Activity — Once you have checked the records that follow, state how many of their lines hold "each", giving the number only.

# # #

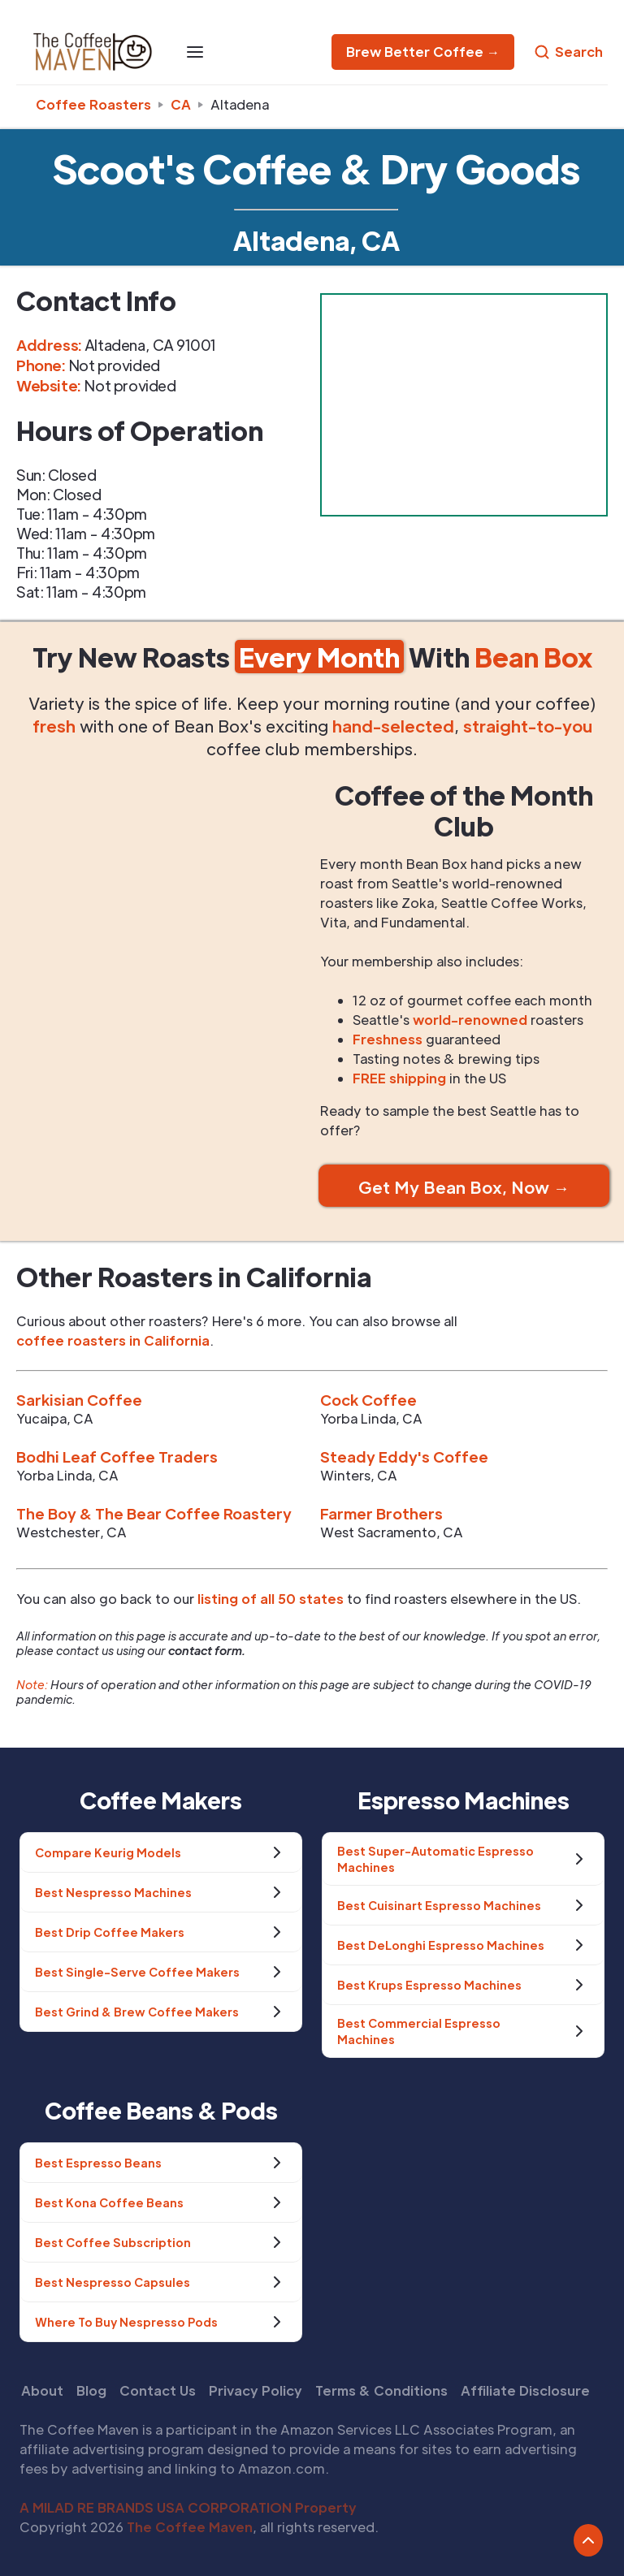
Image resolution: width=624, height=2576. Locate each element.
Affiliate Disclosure (525, 2390)
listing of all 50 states (270, 1598)
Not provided (130, 385)
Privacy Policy (255, 2390)
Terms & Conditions (381, 2390)
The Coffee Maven (190, 2526)
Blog (91, 2390)
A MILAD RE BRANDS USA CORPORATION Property (188, 2507)
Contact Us (157, 2390)
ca (181, 104)
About (42, 2390)
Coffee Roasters (93, 104)
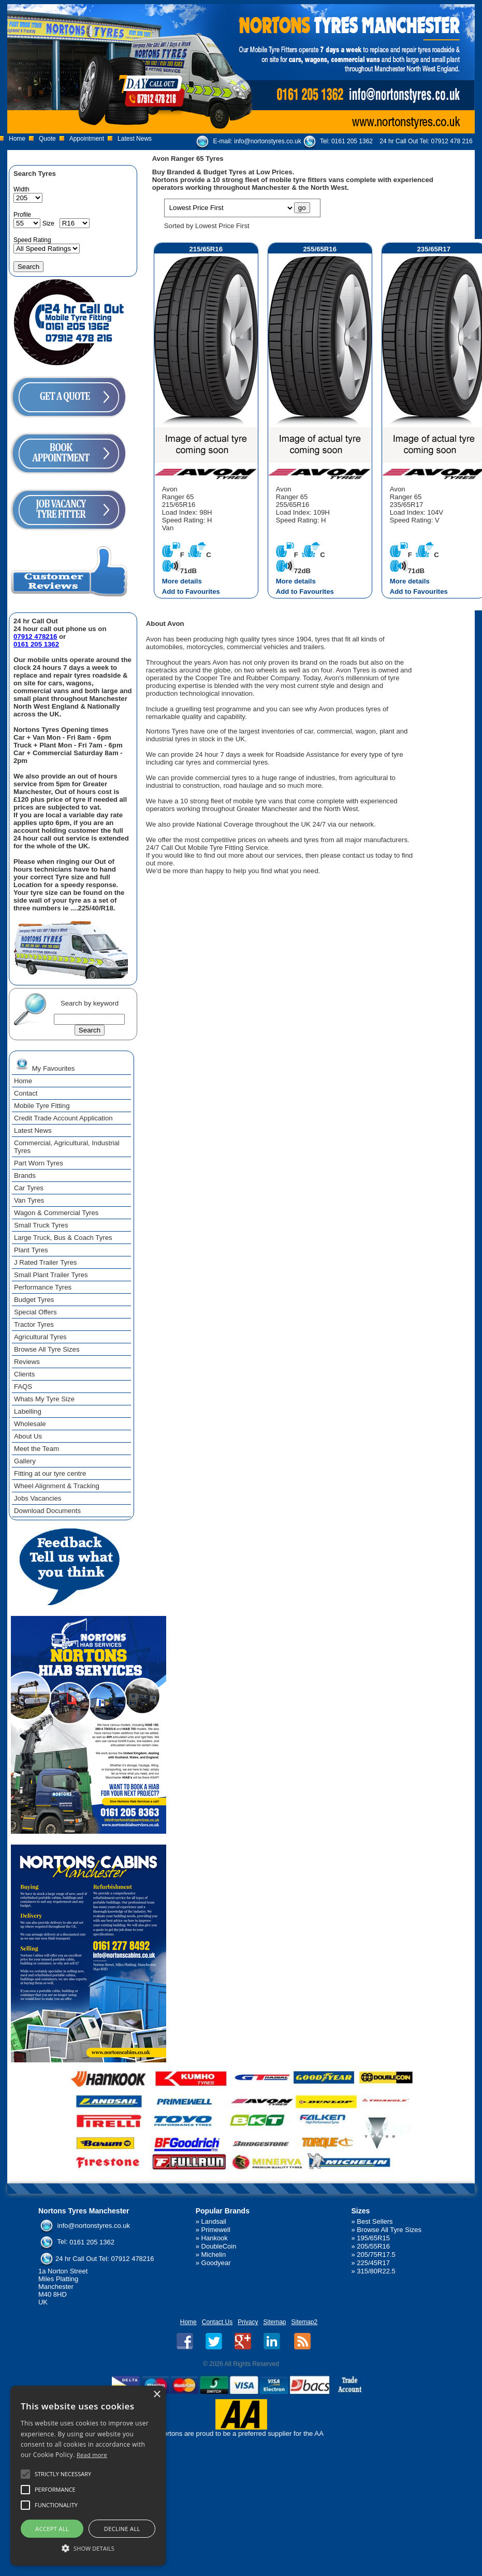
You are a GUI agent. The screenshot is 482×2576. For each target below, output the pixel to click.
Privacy (248, 2322)
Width (21, 189)
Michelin (213, 2254)
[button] (88, 2547)
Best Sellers (374, 2221)
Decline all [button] (122, 2529)
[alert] (88, 2476)
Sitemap (274, 2322)
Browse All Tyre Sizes (389, 2230)
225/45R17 (373, 2263)
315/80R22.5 (376, 2271)
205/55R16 (373, 2246)
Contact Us (217, 2322)
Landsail (213, 2221)
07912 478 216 (452, 141)
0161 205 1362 (352, 141)
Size (48, 223)
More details (182, 581)
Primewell (215, 2230)
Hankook (214, 2238)
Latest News (135, 138)
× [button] (156, 2395)
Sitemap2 (304, 2322)
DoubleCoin (219, 2246)
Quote (47, 138)
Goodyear (216, 2263)
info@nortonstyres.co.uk (267, 141)
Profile (22, 214)
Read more (92, 2455)
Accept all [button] (52, 2529)
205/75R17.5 (376, 2254)
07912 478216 (35, 636)
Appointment (86, 138)
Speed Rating (32, 240)
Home (17, 138)
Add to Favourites (191, 591)
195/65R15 (373, 2238)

# # #

Response to the task — 2